Proximity might help in shuffling papers between the two staffers, but it missed the point. The position itself was a signal to the rest of government and the public that cybersecurity was a paramount issue; the coordinator, as the role was defined by Joyce’s Obama-era predecessor Michael Daniel, was a national and international evangelist on cyber.
It addressed the jurisdiction-hopping nature of cyber and created a space for figuring out whether and how activities at one department meshed with others. And, it ensured one high-level official and government office was focused on cyber and nothing else, which is particularly relevant given the conflicting demands that always pulled at the Homeland Security secretary and other cabinet leaders.
Fast-forward to 2020 and a highly touted Cyberspace Solarium Commission composed of lawmakers, current and former government officials, and cybersecurity experts attempted to correct that seminal blunder.
The landmark Solarium report released in March recommended the creation of a national cyber director position — a much-stronger version of the coordinator role, with budgetary and other powers to oversee the government’s complex and far-flung cyber efforts.
Congress chartered the Cyberspace Solarium Commission in the 2019 annual defense policy bill and many of its recommendations were folded into the House and Senate versions of this year’s National Defense Authorization Act. The NDAA has passed both chambers and is now the subject of final negotiations.

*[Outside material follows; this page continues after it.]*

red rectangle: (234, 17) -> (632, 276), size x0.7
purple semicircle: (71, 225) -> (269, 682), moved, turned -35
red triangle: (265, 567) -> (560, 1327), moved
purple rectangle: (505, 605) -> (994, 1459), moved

The National Cyber Director provision is in the House version but didn’t make the cut in the Senate.
The Senate Armed Services Committee on Tuesday will hold a hearing on the Solarium report, and the commission’s co-chairs — Sen. Angus King (I-Maine) and Rep. Michael Gallagher (R-Wisc.) — will appear as witnesses and try to make the case for the new position.

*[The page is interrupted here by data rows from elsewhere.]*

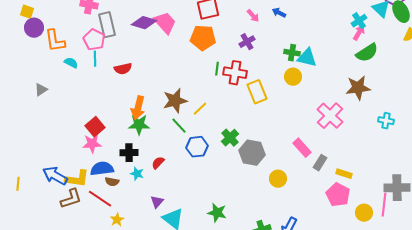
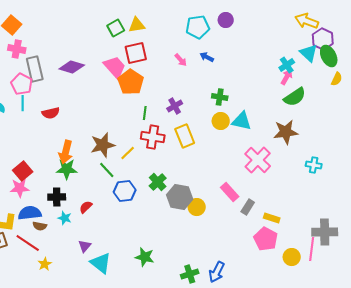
pink trapezoid: (165, 23) -> (115, 67), moved
orange pentagon: (203, 38) -> (131, 82), turned 30
purple cross: (247, 42) -> (175, 106), moved
cyan triangle: (307, 58) -> (242, 121), moved
red cross: (235, 73) -> (153, 137), moved
yellow circle: (278, 179) -> (197, 207), moved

They say it’s the linchpin to successfully implementing everything else in their report intended to strengthen the U.S. government’s structure and approach to cyber, better define the military’s role and deepen collaboration with the private sector.
“The key is to have someone in charge overall,” King said as a witness at a recent House Homeland Security hearing. “There’s no person with the authority of the White House to settle turf wars, to oversee budgets and forge cooperation through the various agencies involved.”

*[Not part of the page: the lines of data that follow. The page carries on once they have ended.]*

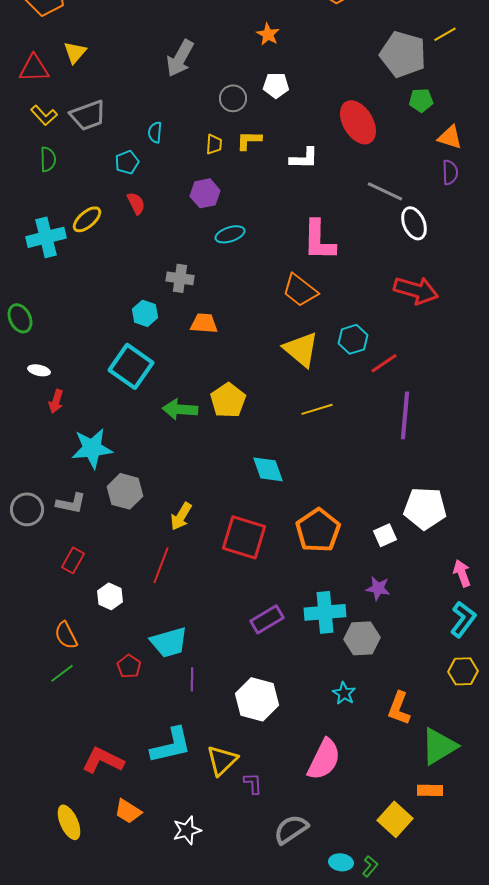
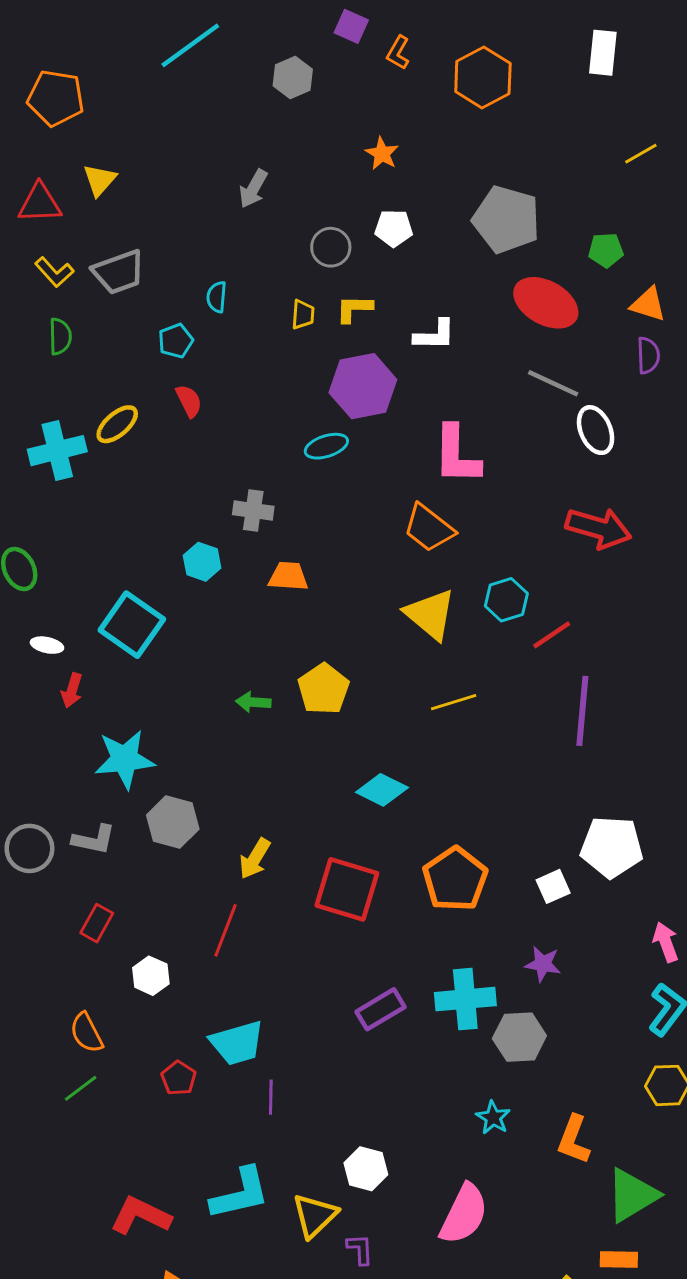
gray pentagon: (403, 54) -> (506, 219), moved
gray arrow: (180, 58) -> (253, 189), size x0.7
red ellipse: (358, 122) -> (546, 303), moved, turned -30
purple hexagon: (205, 193) -> (363, 386), moved, size x1.5
cyan square: (131, 366) -> (132, 625), moved
green arrow: (180, 409) -> (253, 702), size x0.7
cyan diamond: (268, 469) -> (382, 790), turned -44
white hexagon: (257, 699) -> (366, 1169), moved, size x0.7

The Trump administration and some key Republican senators raise concerns about creating a vast new bureaucracy within the Executive Office of the president. They ask how a national cyber director’s office would interact with other key players on cyber, including the Cybersecurity and Infrastructure Security Agency at DHS.
Sen. Mike Rounds (R-S.D.), who chairs the Armed Services cyber subcommittee, is among the skeptics.
But Solarium Commission members and staff say they are eager to work out those details, and that this new position is essential to successfully implementing the panel’s 80-plus recommendations.
Solarium Commission Executive Director Mark Montgomery said that while there’s no guarantee the two chambers will draft specific legislation, he and the commission will work to get as many of the provisions into the final legislation.
He also noted he is most interested in the national cyber director and economic planning provisions.
Rhode Island Democratic Rep. Jim Langevin, a Solarium Commission member, also signaled optimism that creation of a national cyber director would be approved.
Melissa Hathaway, who helped formulate cyber policy for both Presidents Obama and George W. Bush, offered strong support for a national cyber director position, though she noted the inevitable presidential opposition saying, “It’s hard to tell any president this is what you have to do.”
Still, she acknowledged that whoever it is, a national cyber director needs to sit in the White House, close to the National Security Council, National Economic Council and the Office of Science and Technology Policy.
With negotiations underway on the final version of the must-pass national defense bill, lawmakers have one more chance this year to position the United States for confronting a cybersecurity challenge that grows more dangerous at every turn.
The nation’s approach to cybersecurity needs to be crystalized and requires focused leadership. As a big first step in that direction, creating a national cyber director is about as close to a consensus recommendation among cyber experts as we’re likely to see.
Charlie Mitchell is author of “Cyber in the Age of Trump: The Unraveling of America’s National Security Policy.” He is co-founder and editor of InsideCybersecurity.com.